With so much noise about teachers striking and arguments over pay, people shouldn’t forget that we are sleepwalking into an education crisis.

In my 23 years of teaching, and 12 as a headteacher, I have never experienced anything like the challenges we face in schools today. Many teachers will tell you that the situation has only deteriorated following Covid-19 lockdowns. Attendance has plummeted, special needs have skyrocketed and the behaviour of some children has become almost impossible to manage. 

It would be easy to apportion blame to our post-pandemic world and the effects of lockdowns but that would be only half the picture.

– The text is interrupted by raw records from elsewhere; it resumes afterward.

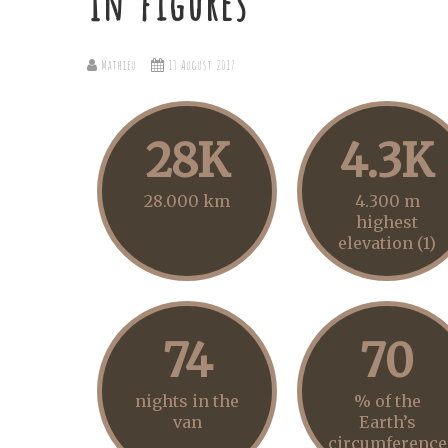
In figures
Mathieu
13 August 2017
28K
4.3K
28.000 km
4.300 m
highest
elevation (1)
74
70
nights in the
% of the
van
Earth’s
circumference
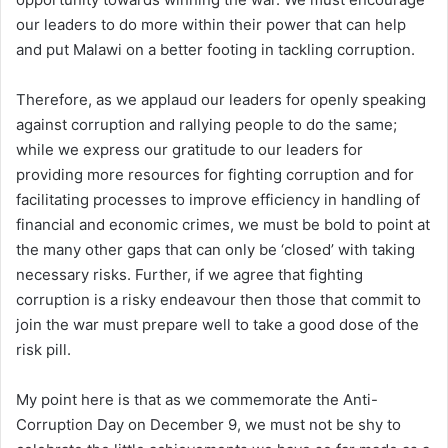
our leaders to do more within their power that can help
and put Malawi on a better footing in tackling corruption.
Therefore, as we applaud our leaders for openly speaking
against corruption and rallying people to do the same;
while we express our gratitude to our leaders for
providing more resources for fighting corruption and for
facilitating processes to improve efficiency in handling of
financial and economic crimes, we must be bold to point at
the many other gaps that can only be ‘closed’ with taking
necessary risks. Further, if we agree that fighting
corruption is a risky endeavour then those that commit to
join the war must prepare well to take a good dose of the
risk pill.
My point here is that as we commemorate the Anti-
Corruption Day on December 9, we must not be shy to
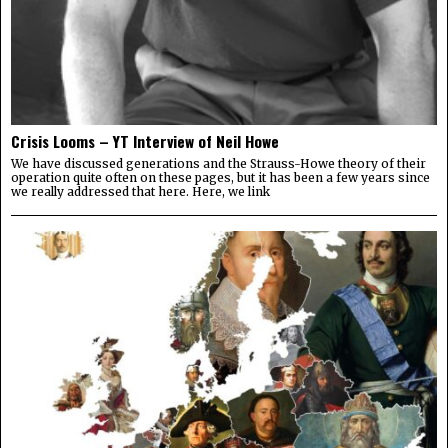
Crisis Looms – YT Interview of Neil Howe
We have discussed generations and the Strauss-Howe theory of their
operation quite often on these pages, but it has been a few years since
we really addressed that here. Here, we link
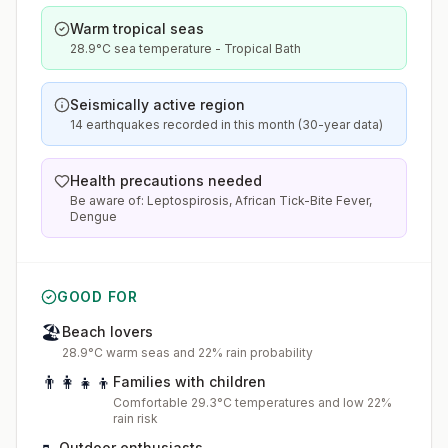
Warm tropical seas
28.9°C sea temperature - Tropical Bath
Seismically active region
14 earthquakes recorded in this month (30-year data)
Health precautions needed
Be aware of: Leptospirosis, African Tick-Bite Fever,
Dengue
GOOD FOR
🏖️
Beach lovers
28.9°C warm seas and 22% rain probability
👨‍👩‍👧‍👦
Families with children
Comfortable 29.3°C temperatures and low 22%
rain risk
Outdoor enthusiasts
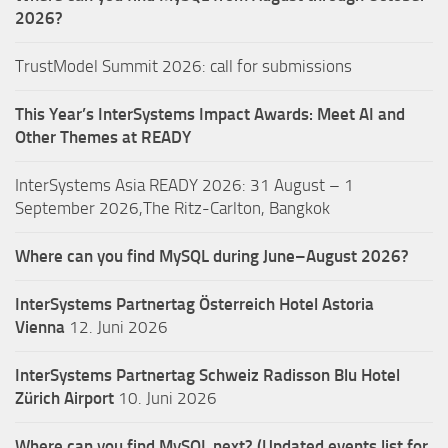
2026?
TrustModel Summit 2026: call for submissions
This Year’s InterSystems Impact Awards: Meet AI and
Other Themes at READY
InterSystems Asia READY 2026: 31 August – 1
September 2026,The Ritz-Carlton, Bangkok
Where can you find MySQL during June–August 2026?
InterSystems Partnertag Österreich
Hotel Astoria
Vienna
12. Juni 2026
InterSystems Partnertag Schweiz
Radisson Blu Hotel
Zürich Airport
10. Juni 2026
Where can you find MySQL next? (Updated events list for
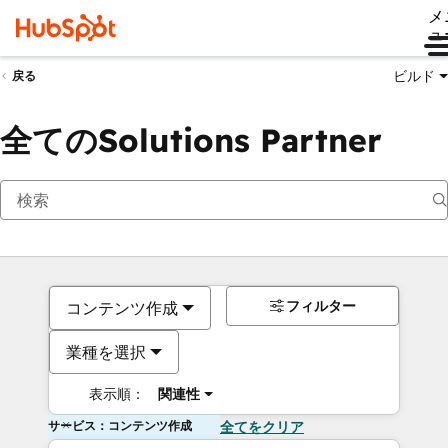
メ
ュ
ビルド
戻る
全てのSolutions Partner
フィルター
コンテンツ作成
業種を選択
表示順：
関連性
サービス：コンテンツ作成
全てをクリア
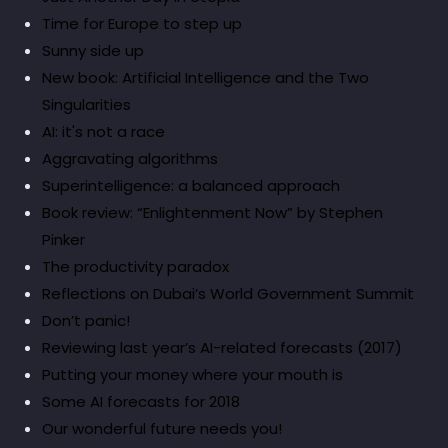
Time for Europe to step up
Sunny side up
New book: Artificial Intelligence and the Two
Singularities
AI: it's not a race
Aggravating algorithms
Superintelligence: a balanced approach
Book review: “Enlightenment Now” by Stephen
Pinker
The productivity paradox
Reflections on Dubai’s World Government Summit
Don’t panic!
Reviewing last year’s AI-related forecasts (2017)
Putting your money where your mouth is
Some AI forecasts for 2018
Our wonderful future needs you!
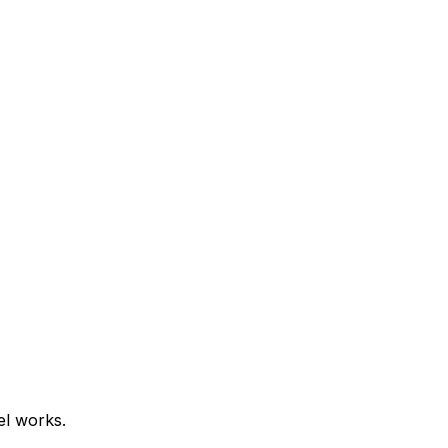
el works.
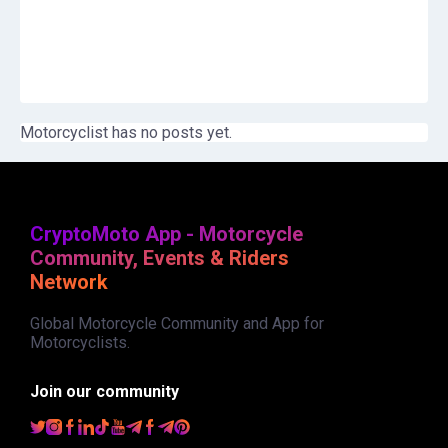
Motorcyclist has no posts yet.
CryptoMoto App - Motorcycle
Community, Events & Riders
Network
Global Motorcycle Community and App for
Motorcyclists.
Join our community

When you’re worrying about how to put food on the table, or money in the meter, it is no surprise that we are seeing a dramatic increase in mental health issues of everyone, at all levels. I have never had so many parents and staff burst in to tears, suffer panic attacks, or tell me that they are contemplating ending it all – the situation is desperate.

I came in to teaching to change lives and make a difference, I did not expect it to destroy my mental health

It is no surprise that teachers are tired and stressed like never before. Nothing could have prepared us for the world we suddenly find ourselves in; trying to do more and more, with less and less. Unfunded pay-rises last year and potential ones to come this year have plunged most schools in to deficit budgets and keep us headteachers awake at night, trying to figure out how to balance the numbers without having to let staff go.

The tragic suicide of Ruth Perry, following an inadequate Ofsted judgement, was avoidable and cannot be allowed to happen again.

Ofsted inspections strike fear into the hearts of most school leaders, commonly hearing of “the rogue inspector” or the wrong team who doesn’t get it. I have seen too many headteachers reduced to tears and their mental health in tatters following an inspection, having been driven into the ground through excessive workloads and unrealistic expectations.

I have ended up on medication to help with sleepless nights and anxiety caused by the build up to an inspection. I know plenty of colleagues who have retired because they simply couldn’t go through the process again.

The inspection framework is not nuanced enough and does not account for the varied communities that schools serve. Schools in deprived areas, such as mine, are clearly at a disadvantage. We are statistically far more likely to receive a “requires improvement” judgement than schools in more affluent neighbourhoods nearby. 

The responsibility is too much for headteachers to shoulder alone in an age where news spreads quickly and public feedback can be brutal. Schools can live or die by the outcome and a negative report can have a significant impact on a school, their staff and the community. Our predecessors in days gone by never had this level of online scrutiny and it comes at a personal cost. I cannot imagine what Ruth Perry went through knowing the outcome of the inspection and then waiting weeks for it to be published. 

In its current toxic form, we have had enough of Ofsted. But, it can change, quickly, and without the need for additional funding (although we desperately need more). Our profession understands the need for accountability, I have never met a teacher who doubts that. But, we desperately need a system that works with us not against us. Remove the one word, one-dimensional labels and help us improve.

I came in to teaching to change lives and make a difference, I did not expect it to destroy my mental health. The current situation is unsustainable and recruitment and retention worsens by the day. 

The inspection process needs urgent reform before more lives are lost. For the good of the profession I love, we all need and deserve so much better.